Sterben in Würde – ohne Drohung mit dem Strafrecht
Von Jürgen Roth
Noch in diesem Jahr soll auf Initiative des Bundesgesundheitsministers Gröhe (CDU) der Bundestag darüber entscheiden, jede organisierte Hilfe bei einer Selbsttötung zu verbieten. Nach geltendem Recht ist diese Beihilfe zur Selbsttötung eines erwachsenen und urteilsfähigen Menschen nicht verboten.
Im Bundestag bilden sich gegenwärtig über die Parteigrenzen hinweg eine Reihe von Initiativen. Die meisten wollen ihre häufig religiös motivierten Vorstellungen von der „Unverfügbarkeit des Lebens“ mit den Mitteln des Strafrechts für alle Menschen verbindlich machen. Ob sich die knallharte Line der Kriminalisierung durchsetzt, ist noch offen.
Das Recht auf Leben dürfen wir aber nicht in einen Zwang zum Leben umdeuten. Das Grundgesetz garantiert jedem Menschen frei zu handeln, sofern nicht die Rechte anderer verletzt werden. So wenig, wie jemand zum Leben gezwungen werden darf, darf jemand zum Sterben gedrängt werden. Die Entscheidung darüber, ob das eigene Leben noch als lebenswert eingestuft wird, muss bei dem betroffenen Menschen selbst liegen.
Erwachsene, die sich zum Ausscheiden aus dem Leben entschließen, dürfen wir nicht allein lassen. Es ist inhuman, sie zu zwingen, ihren letzten Weg allein – ohne ärztliche Hilfe – zu gehen.

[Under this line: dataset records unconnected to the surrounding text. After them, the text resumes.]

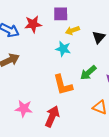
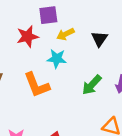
red star: (33, 24) -> (27, 36), moved
orange L-shape: (63, 85) -> (37, 85), moved

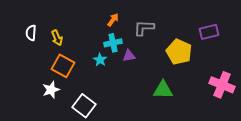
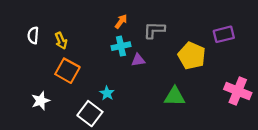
cyan star: (100, 60) -> (107, 93), moved
white star: (51, 90) -> (41, 101), moved

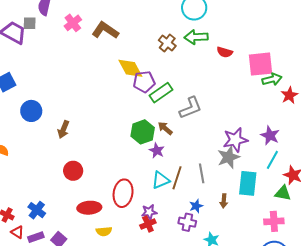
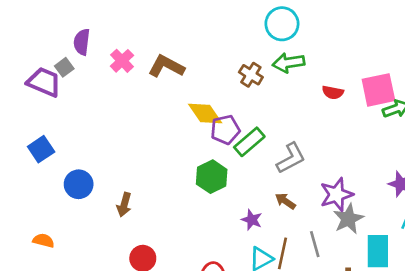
gray square: (30, 23) -> (64, 67), turned -32
red semicircle: (225, 52) -> (333, 92), moved
brown arrow: (165, 128) -> (285, 201), moved
green hexagon: (143, 132) -> (212, 177), moved
purple star: (235, 140) -> (336, 195), moved

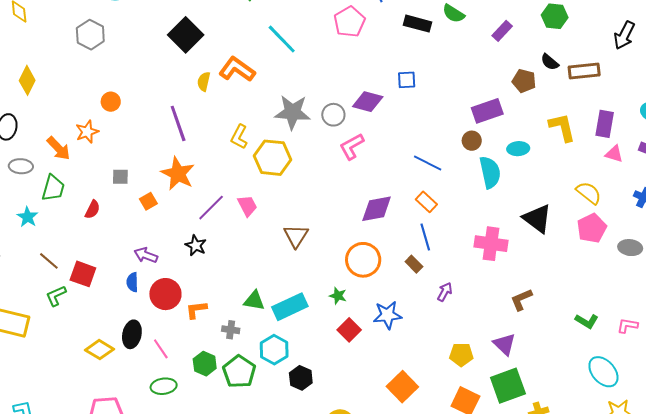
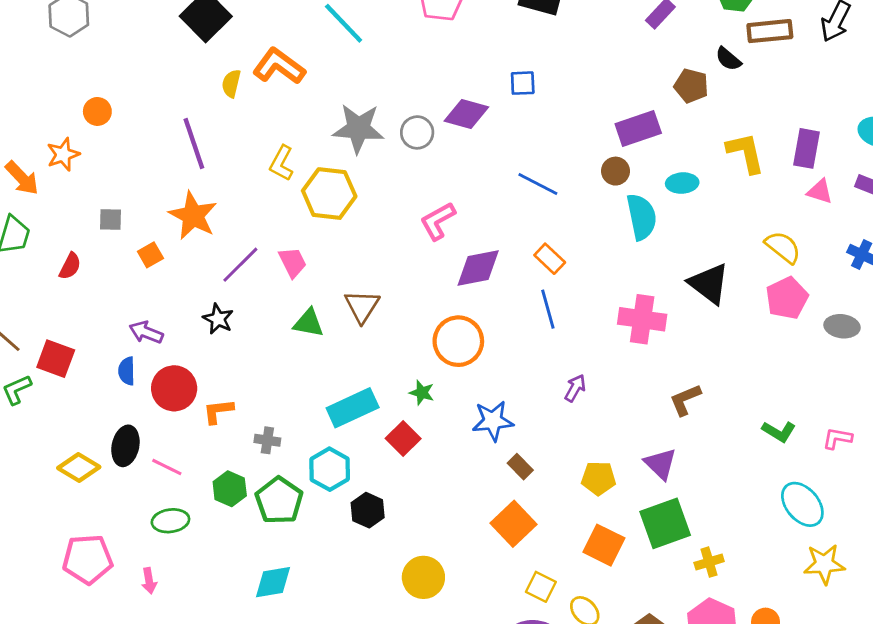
brown rectangle: (584, 71) -> (770, 31), moved
pink L-shape: (352, 146) -> (438, 221), moved
blue line: (428, 163) -> (538, 184), moved
brown rectangle: (414, 264) -> (520, 467), moved
green triangle: (254, 301) -> (309, 323), moved
red square: (349, 330) -> (403, 438), moved
pink line: (161, 349) -> (167, 467), turned -30

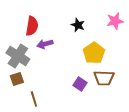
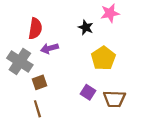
pink star: (115, 21) -> (110, 13), moved
brown trapezoid: (104, 78) -> (114, 99), moved
brown square: (17, 79) -> (40, 82), moved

Die Menschen brauchen keine Drohungen, sondern eine kompetente Beratung, umfassende Informationen über lebensorientierte Hilfsangebote in medizinischer, psychologischer, sozialer und finanzieller Hinsicht. Diese Hilfe setzt Vertrauen voraus. Eine Strafbestimmung zerstört indes Vertrauen. Sie überzieht sogar todkranke Menschen und ihre Angehörigen mit polizeilichen und staatsanwaltschaftlichen Ermittlungen. Eine Strafverfolgung käme auch nicht ohne Zeugenaussagen von Ärzt*innen aus. Deren Schweigepflicht geriete so in Gefahr.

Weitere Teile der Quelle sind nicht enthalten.